Control of Digestion
The major hormones that control the functions of the digestive system are produced and released by cells in the mucosa of the stomach and small intestine. These hormones are released into the blood of the digestive tract, travel back to the heart and through the arteries, and return to the digestive system where they stimulate digestive juices and cause organ movement.
The main hormones that control digestion are gastrin, secretin, and cholecystokinin (CCK):
Gastrin causes the stomach to produce an acid for dissolving and digesting some foods. Gastrin is also necessary for normal cell growth in the lining of the stomach, small intestine, and colon.

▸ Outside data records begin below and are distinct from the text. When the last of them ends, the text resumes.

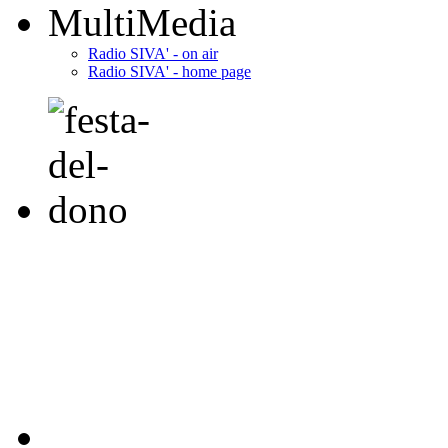
MultiMedia
Radio SIVA' - on air
Radio SIVA' - home page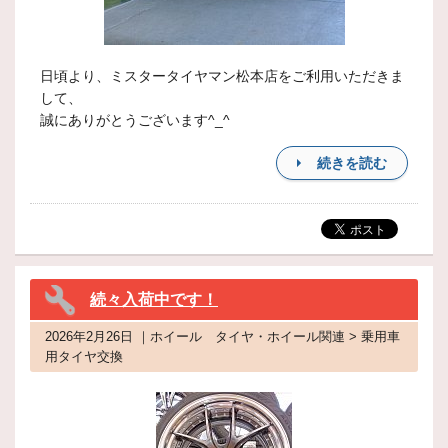
日頃より、ミスタータイヤマン松本店をご利用いただきま
して、
誠にありがとうございます^_^
続きを読む
続々入荷中です！
2026年2月26日 ｜ホイール タイヤ・ホイール関連 > 乗用車
用タイヤ交換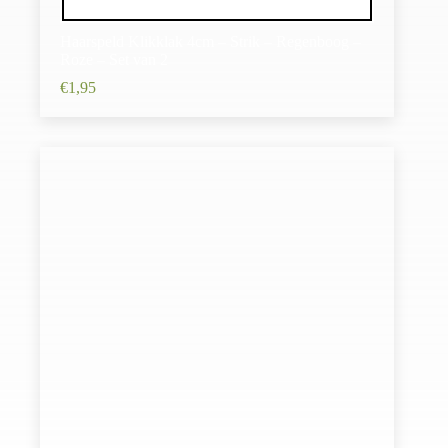
Haarspeld Klikklak 4cm – Strik – Regenboog –
Roze – Set van 2
€
1,95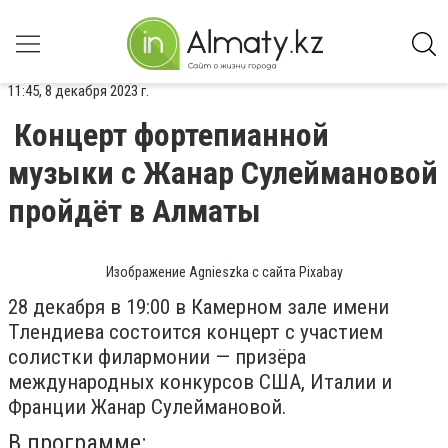
11:45, 8 декабря 2023 г.
Концерт фортепианной
музыки с Жанар Сулеймановой
пройдёт в Алматы
Изображение Agnieszka с сайта Pixabay
28 декабря в 19:00 в Камерном зале имени
Тлендиева состоится концерт с участием
солистки филармонии — призёра
международных конкурсов США, Италии и
Франции Жанар Сулеймановой.
В программе: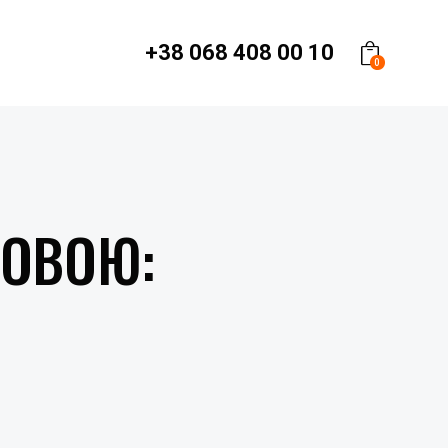
+38 068 408 00 10
0
ЛОВОЮ: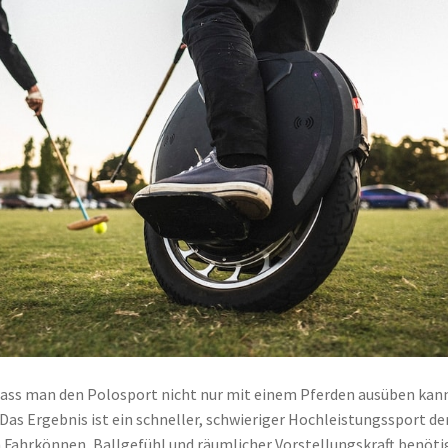
dass man den Polosport nicht nur mit einem Pferden ausüben kan
Das Ergebnis ist ein schneller, schwieriger Hochleistungssport de
 Fahrkönnen, Ballgefühl und räumlicher Vorstellungskraft benöti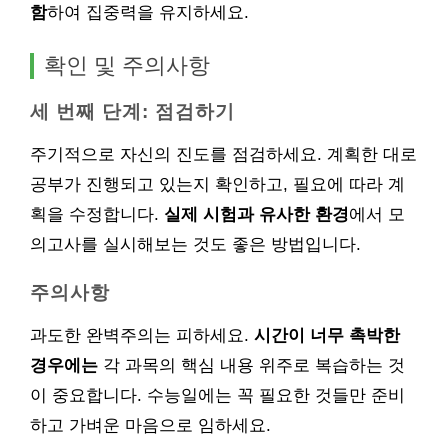
함
하여 집중력을 유지하세요.
확인 및 주의사항
세 번째 단계: 점검하기
주기적으로 자신의 진도를 점검하세요. 계획한 대로
공부가 진행되고 있는지 확인하고, 필요에 따라 계
획을 수정합니다.
실제 시험과 유사한 환경
에서 모
의고사를 실시해보는 것도 좋은 방법입니다.
주의사항
과도한 완벽주의는 피하세요.
시간이 너무 촉박한
경우에는
각 과목의 핵심 내용 위주로 복습하는 것
이 중요합니다. 수능일에는 꼭 필요한 것들만 준비
하고 가벼운 마음으로 임하세요.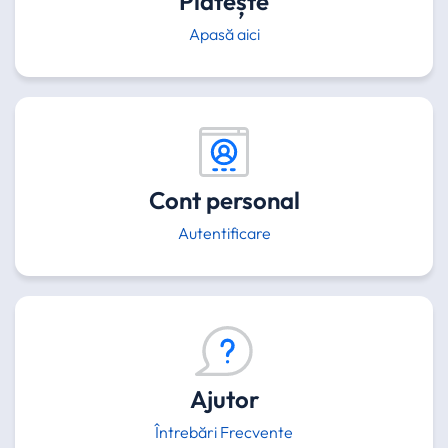
Plătește
Apasă aici
Cont personal
Autentificare
Ajutor
Întrebări Frecvente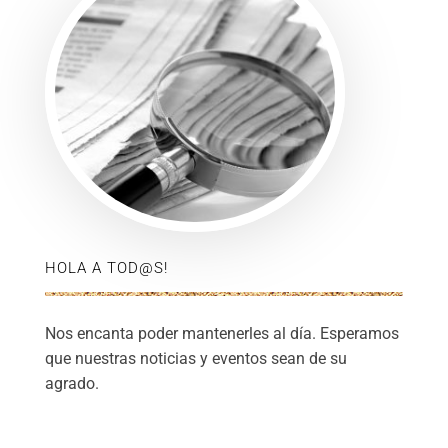
HOLA A TOD@S!
Nos encanta poder mantenerles al día. Esperamos
que nuestras noticias y eventos sean de su
agrado.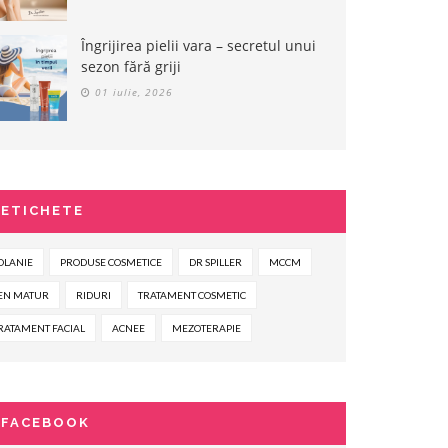
Îngrijirea pielii vara – secretul unui
sezon fără griji
01 iulie, 2026
ETICHETE
OLANIE
PRODUSE COSMETICE
DR SPILLER
MCCM
EN MATUR
RIDURI
TRATAMENT COSMETIC
RATAMENT FACIAL
ACNEE
MEZOTERAPIE
FACEBOOK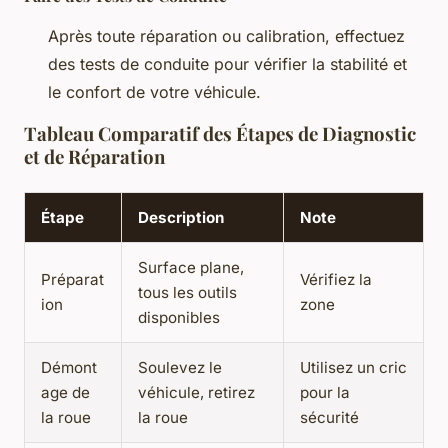
Après toute réparation ou calibration, effectuez
des tests de conduite pour vérifier la stabilité et
le confort de votre véhicule.
Tableau Comparatif des Étapes de Diagnostic
et de Réparation
Étape
Description
Note
Surface plane,
Préparat
Vérifiez la
tous les outils
ion
zone
disponibles
Démont
Soulevez le
Utilisez un cric
age de
véhicule, retirez
pour la
la roue
la roue
sécurité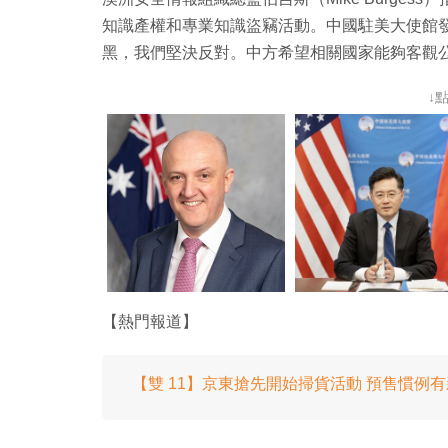
知識產權和專業知識盜竊活動。中國駐美大使館
黑，我們堅決反對。中方希望相關國家能夠客觀
↓
【熱門報道】
【雙 11】京東搶先開始掃貨活動 預售慣例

Secretin causes the pancreas to send out a digestive juice that is rich in bicarbonate. The bicarbonate helps neutralize the acidic stomach contents as they enter the small intestine. Secretin also stimulates the stomach to produce pepsin, an enzyme that digests protein, and stimulates the liver to produce bile.

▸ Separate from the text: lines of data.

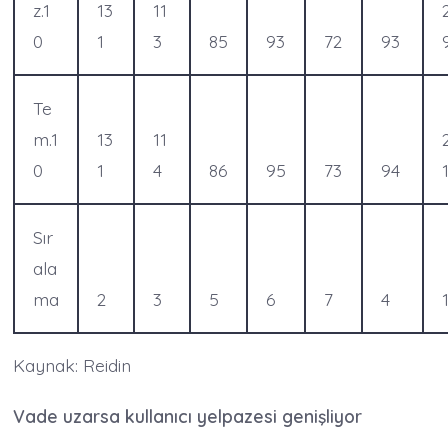
z.1
13
11
0
1
3
85
93
72
93
Te
m.1
13
11
0
1
4
86
95
73
94
Sır
ala
ma
2
3
5
6
7
4
Kaynak: Reidin
Vade uzarsa kullanıcı yelpazesi genişliyor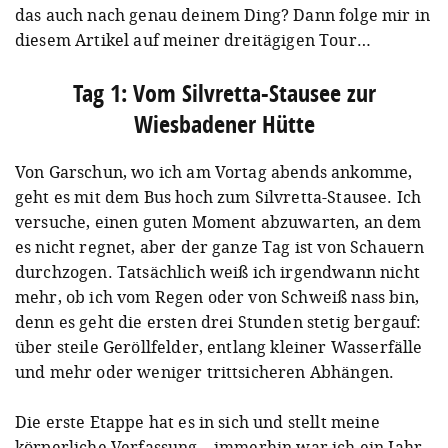
das auch nach genau deinem Ding? Dann folge mir in
diesem Artikel auf meiner dreitägigen Tour…
Tag 1: Vom Silvretta-Stausee zur
Wiesbadener Hütte
Von Garschun, wo ich am Vortag abends ankomme,
geht es mit dem Bus hoch zum Silvretta-Stausee. Ich
versuche, einen guten Moment abzuwarten, an dem
es nicht regnet, aber der ganze Tag ist von Schauern
durchzogen. Tatsächlich weiß ich irgendwann nicht
mehr, ob ich vom Regen oder von Schweiß nass bin,
denn es geht die ersten drei Stunden stetig bergauf:
über steile Geröllfelder, entlang kleiner Wasserfälle
und mehr oder weniger trittsicheren Abhängen.
Die erste Etappe hat es in sich und stellt meine
körperliche Verfassung – immerhin war ich ein Jahr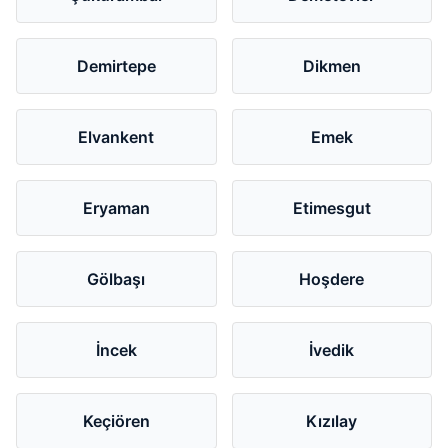
Demirtepe
Dikmen
Elvankent
Emek
Eryaman
Etimesgut
Gölbaşı
Hoşdere
İncek
İvedik
Keçiören
Kızılay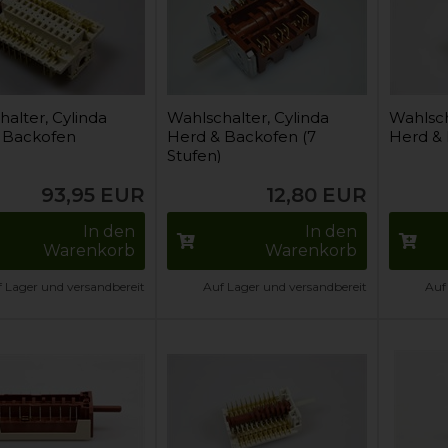
alter, Cylinda
Wahlschalter, Cylinda
Wahlsch
 Backofen
Herd & Backofen (7
Herd &
Stufen)
93,95
EUR
12,80
EUR
In den
In den
Warenkorb
Warenkorb
 Lager und versandbereit
Auf Lager und versandbereit
Auf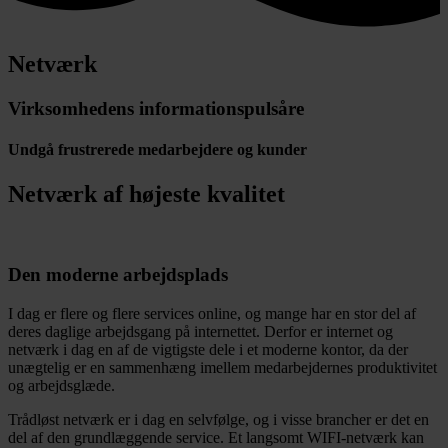
Netværk
Virksomhedens informationspulsåre
Undgå frustrerede medarbejdere og kunder
Netværk af højeste kvalitet
Den moderne arbejdsplads
I dag er flere og flere services online, og mange har en stor del af
deres daglige arbejdsgang på internettet. Derfor er internet og
netværk i dag en af de vigtigste dele i et moderne kontor, da der
unægtelig er en sammenhæng imellem medarbejdernes produktivitet
og arbejdsglæde.
Trådløst netværk er i dag en selvfølge, og i visse brancher er det en
del af den grundlæggende service. Et langsomt WIFI-netværk kan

CCK causes the pancreas to produce the enzymes of pancreatic juice, and causes the gallbladder to empty. It also promotes normal cell growth of the pancreas.

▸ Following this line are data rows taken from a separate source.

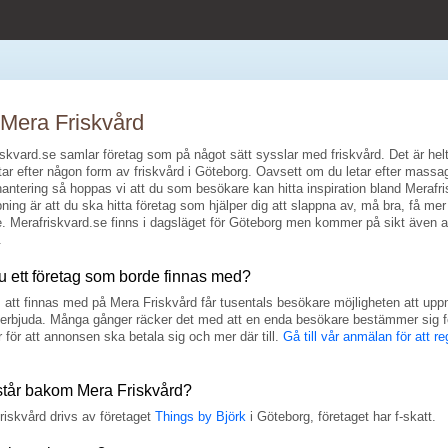
Mera Friskvård
skvard.se samlar företag som på något sätt sysslar med friskvård. Det är helt
ar efter någon form av friskvård i Göteborg. Oavsett om du letar efter massag
antering så hoppas vi att du som besökare kan hitta inspiration bland Merafri
ning är att du ska hitta företag som hjälper dig att slappna av, må bra, få mer 
re. Merafriskvard.se finns i dagsläget för Göteborg men kommer på sikt även a
.
u ett företag som borde finnas med?
att finnas med på Mera Friskvård får tusentals besökare möjligheten att up
t erbjuda. Många gånger räcker det med att en enda besökare bestämmer sig fö
r för att annonsen ska betala sig och mer där till.
Gå till vår anmälan för att re
tår bakom Mera Friskvård?
riskvård drivs av företaget
Things by Björk
i Göteborg, företaget har f-skatt.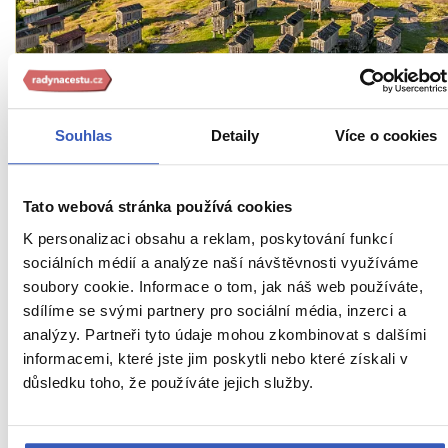
Oblíbená místa
Souhlas
Detaily
Více o cookies
Národní park Peneda-Gerês: Portugalsko, jak
ho neznáte
Tato webová stránka používá cookies
301 přečtení
K personalizaci obsahu a reklam, poskytování funkcí
sociálních médií a analýze naší návštěvnosti využíváme
soubory cookie. Informace o tom, jak náš web používáte,
sdílíme se svými partnery pro sociální média, inzerci a
analýzy. Partneři tyto údaje mohou zkombinovat s dalšími
informacemi, které jste jim poskytli nebo které získali v
důsledku toho, že používáte jejich služby.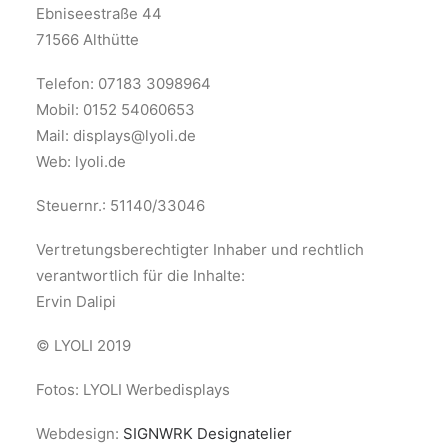
Ebniseestraße 44
71566 Althütte
Telefon: 07183 3098964
Mobil: 0152 54060653
Mail: displays@lyoli.de
Web: lyoli.de
Steuernr.: 51140/33046
Vertretungsberechtigter Inhaber und rechtlich
verantwortlich für die Inhalte:
Ervin Dalipi
© LYOLI 2019
Fotos: LYOLI Werbedisplays
Webdesign:
SIGNWRK Designatelier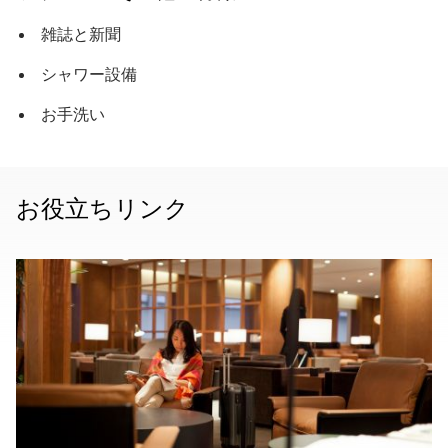
雑誌と新聞
シャワー設備
お手洗い
お役立ちリンク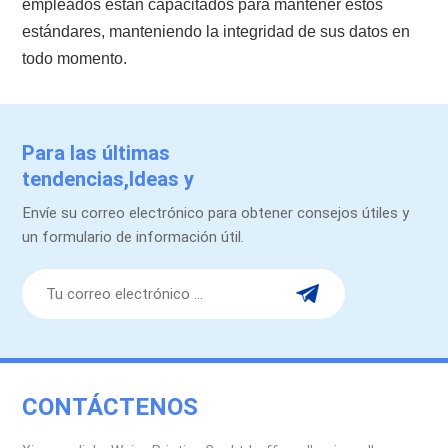
empleados están capacitados para mantener estos
estándares, manteniendo la integridad de sus datos en
todo momento.
Para las últimas
tendencias,Ideas y
promociones.
Envíe su correo electrónico para obtener consejos útiles y
un formulario de información útil.
CONTÁCTENOS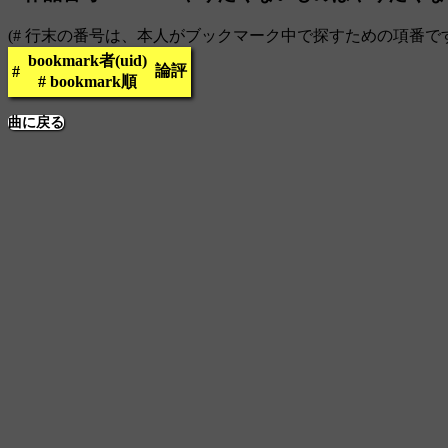
(# 行末の番号は、本人がブックマーク中で探すための項番で
bookmark者(uid)
論評
#
# bookmark順
曲に戻る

Additional hormones in the digestive system regulate appetite:
Ghrelin is produced in the stomach and upper intestine in the absence of food in the digestive system and stimulates appetite.
Peptide YY is produced in the digestive tract in response to a meal in the system and inhibits appetite.
Both of these hormones work on the brain to help regulate the intake of food for energy. Researchers are studying other hormones that may play a part in inhibiting appetite, including glucagon-like peptide-1 (GPL-1), oxyntomodulin (OXM), and pancreatic polypeptide.
Two types of nerves help control the action of the digestive system.
Extrinsic, or outside, nerves come to the digestive organs from the brain or the spinal cord. They release two chemicals, acetylcholine and adrenaline. Acetylcholine causes the muscle layer of the digestive organs to squeeze with more force and increase the “push” of food and juice through the digestive tract. It also causes the stomach and pancreas to produce more digestive juice. Adrenaline has the opposite effect. It relaxes the muscle of the stomach and intestine and decreases the flow of blood to these organs, slowing or stopping digestion.
The intrinsic, or inside, nerves make up a very dense network embedded in the walls of the esophagus, stomach, small intestine, and colon. The intrinsic nerves are triggered to act when the walls of the hollow organs are stretched by food. They release many different substances that speed up or delay the movement of food and the production of juices by the digestive organs.
Together, nerves, hormones, the blood, and the organs of the digestive system conduct the complex tasks of digesting and absorbing nutrients from the foods and liquids you consume each day.